Start of Block
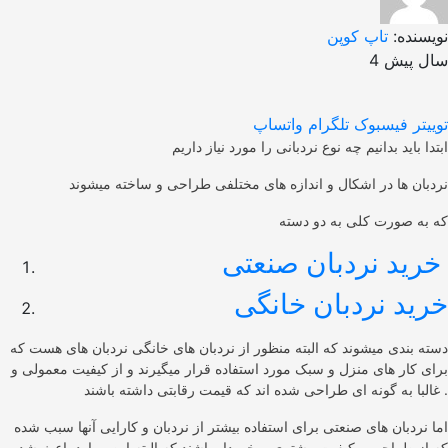
نویسنده:
تاپ کوپن
4 سال پیش
توییتر
فیسبوک
تلگرام
واتساپ
ابتدا باید بدانیم چه نوع نردبانی را مورد نیاز داریم
نردبان ها در اشکال و اندازه های مختلفی طراحی و ساخته میشوند
که به صورت کلی به دو دسته
خرید نردبان صنعتی
خرید نردبان خانگی
دسته بندی میشوند که البته منظور از نردبان های خانگی نردبان های هست که
برای کار های منزل و سبک مورد استفاده قرار میگیرند و از کیفیت معمولی و
غالبا به گونه ای طراحی شده اند که قیمت رقابتی داشته باشند .
اما نردبان های صنعتی برای استفاده بیشتر از نردبان و کارایی آنها سبب شده
که از طراحی و کیفیت بیشتری برخوردار باشند که البته این موارد باعث شده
End of Block
Which lines of the data contain "باشند"? Copy them all.

▶ _Task solution_:
غالبا به گونه ای طراحی شده اند که قیمت رقابتی داشته باشند .
که از طراحی و کیفیت بیشتری برخوردار باشند که البته این موارد باعث شده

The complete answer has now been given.